"Research2Business is concrete evidence of IVA’s relevance"
Research utilisation and collaboration are part of Luleå University of Technology’s DNA. That’s why IVA’s Research2Business project fits the university’s Vice-Chancellor, Birgitta Bergvall-Kåreborn, like a glove.
Luleå University of Technology is turning 50 this year. From the start in 1971 the objective was to provide basic industries with a supply of talent and expertise. And this has shaped the culture of the university. Having strong links to companies in the region is a natural and obvious aspect of the university’s activities.
“Of course, industries in northern Sweden have diversified, but basic industries are still incredibly important for us and for the whole of Sweden,” says Birgitta Bergvall-Kåreborn.
Collaboration and partnerships with industry and actors in other regions were developed and strengthened during the year.
“Sometimes we forget that successful collaboration requires a lot of skills and experience.

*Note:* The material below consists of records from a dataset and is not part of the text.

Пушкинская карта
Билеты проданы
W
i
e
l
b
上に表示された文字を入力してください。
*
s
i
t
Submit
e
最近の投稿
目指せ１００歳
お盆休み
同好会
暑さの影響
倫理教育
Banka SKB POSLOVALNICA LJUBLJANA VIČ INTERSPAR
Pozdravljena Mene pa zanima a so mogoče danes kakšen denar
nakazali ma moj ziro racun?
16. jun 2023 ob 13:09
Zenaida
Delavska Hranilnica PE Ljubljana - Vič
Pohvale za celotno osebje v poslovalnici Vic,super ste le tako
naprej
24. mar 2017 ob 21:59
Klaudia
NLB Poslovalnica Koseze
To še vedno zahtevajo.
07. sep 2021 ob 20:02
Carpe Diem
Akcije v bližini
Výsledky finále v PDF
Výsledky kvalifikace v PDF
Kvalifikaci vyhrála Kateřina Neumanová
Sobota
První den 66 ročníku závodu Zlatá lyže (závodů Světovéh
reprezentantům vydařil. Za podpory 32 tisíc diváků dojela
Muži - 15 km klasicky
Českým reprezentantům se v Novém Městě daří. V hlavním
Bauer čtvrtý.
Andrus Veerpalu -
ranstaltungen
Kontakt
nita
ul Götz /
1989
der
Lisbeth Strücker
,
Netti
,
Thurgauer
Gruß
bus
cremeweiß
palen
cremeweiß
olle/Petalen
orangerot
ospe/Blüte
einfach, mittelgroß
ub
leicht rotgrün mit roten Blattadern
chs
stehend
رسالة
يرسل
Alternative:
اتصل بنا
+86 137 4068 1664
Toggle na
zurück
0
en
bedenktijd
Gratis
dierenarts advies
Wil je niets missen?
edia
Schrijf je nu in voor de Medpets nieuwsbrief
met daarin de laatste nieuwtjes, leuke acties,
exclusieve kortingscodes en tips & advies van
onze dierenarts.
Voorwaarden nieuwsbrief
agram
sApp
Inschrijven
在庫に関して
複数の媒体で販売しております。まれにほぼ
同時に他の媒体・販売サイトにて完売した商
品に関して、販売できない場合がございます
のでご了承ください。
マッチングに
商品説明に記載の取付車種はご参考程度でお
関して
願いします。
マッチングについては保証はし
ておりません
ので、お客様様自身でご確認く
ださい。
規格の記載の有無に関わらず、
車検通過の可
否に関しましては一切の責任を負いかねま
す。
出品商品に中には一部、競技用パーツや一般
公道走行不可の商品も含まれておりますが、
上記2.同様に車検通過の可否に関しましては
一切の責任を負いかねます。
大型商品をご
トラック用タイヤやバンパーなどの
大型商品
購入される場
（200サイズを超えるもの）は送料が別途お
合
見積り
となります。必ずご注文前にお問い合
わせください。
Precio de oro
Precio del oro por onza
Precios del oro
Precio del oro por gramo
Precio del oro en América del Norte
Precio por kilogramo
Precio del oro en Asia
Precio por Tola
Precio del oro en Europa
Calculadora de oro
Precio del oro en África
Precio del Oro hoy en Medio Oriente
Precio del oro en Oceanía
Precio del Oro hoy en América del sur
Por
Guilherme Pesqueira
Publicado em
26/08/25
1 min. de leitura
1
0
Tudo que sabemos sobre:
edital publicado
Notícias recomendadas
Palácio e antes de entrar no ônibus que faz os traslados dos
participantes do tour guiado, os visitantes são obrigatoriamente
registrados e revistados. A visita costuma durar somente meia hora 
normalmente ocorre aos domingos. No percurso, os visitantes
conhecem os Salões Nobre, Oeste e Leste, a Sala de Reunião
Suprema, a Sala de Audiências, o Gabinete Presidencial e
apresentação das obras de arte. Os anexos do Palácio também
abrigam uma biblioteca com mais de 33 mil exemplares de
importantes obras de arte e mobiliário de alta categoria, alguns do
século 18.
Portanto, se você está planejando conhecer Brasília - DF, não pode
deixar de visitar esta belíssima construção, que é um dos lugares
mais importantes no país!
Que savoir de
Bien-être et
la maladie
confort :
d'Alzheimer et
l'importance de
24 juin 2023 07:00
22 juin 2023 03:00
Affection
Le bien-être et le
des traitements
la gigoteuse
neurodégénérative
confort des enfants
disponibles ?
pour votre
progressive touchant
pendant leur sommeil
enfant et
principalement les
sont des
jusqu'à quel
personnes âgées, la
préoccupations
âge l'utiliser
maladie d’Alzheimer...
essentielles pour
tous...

We’ve been practicing for five decades to be good at education, research and innovation.”
The university wants to ensure that, in addition to getting a solid education, its students also forge relationships with industries in the region. They’re given opportunities to meet employers, attend guest lectures and take part in various types of events.
“Some courses also require them to do concrete assignments for companies. There are plenty of occasions when students can gain an insight into and an understanding of the industry in which they want to work. These links are particularly clear in the case of engineering programmes.”
In a new partnership project called T25 the focus is on developing the whole of northern Sweden. Luleå University of Technology, LKAB, Boliden, SSAB, Northvolt, Skellefteå kraft and Mobilaris, along with other companies, have decided to take steps to make sure that the population in northern Sweden increases by 25,000 over the next five years.
“One of our objectives is to be able to offer all of our engineering students summer jobs. The students can build a good relationship with a company that could be their employer after graduation. The region needs them,” says Birgitta Bergvall-Kåreborn.
But the Vice-Chancellor believes there are other actors beyond the regional ones who are also important partners for collaboration. IVA’s Research2Business project is one example.
“One of the benefits of the project is that those of us who are involved come from the academic world as well as from industry. Having those connections is hugely important. When we discuss things we learn from each other. Understanding what each of us is doing is vital. We address issues that are important – either because something needs to happen now or because we share common challenges. This promotes good dialogue.”
The project’s 100 List of talented researchers is another aspect that Bergvall-Kåreborn appreciates.
“The talented researchers on the list are matched with companies and get an opportunity to easily and quickly form important relationships that allow them to develop as researchers and to start building their own networks.”
Bergvall-Kåreborn points out that quite a lot of research takes place in partnership with industry.
“So it’s important that young researchers don’t just build an academic network – that happens sort of automatically during their postgraduate studies. It’s just as important to create networks with partners in relevant industries. Here, the 100 List and Research2Business have a vital role to play.”
Bergvall-Kåreborn thinks it’s an advantage that IVA is behind the project.
“IVA demonstrates its relevance again and again. The Academy’s projects often lead to concrete benefits. Research2Business is an excellent example. IVA has an incredibly strong brand and often distinguishes itself through excellent results and all the attention it attracts for the work it does. The focus is on research utilisation.”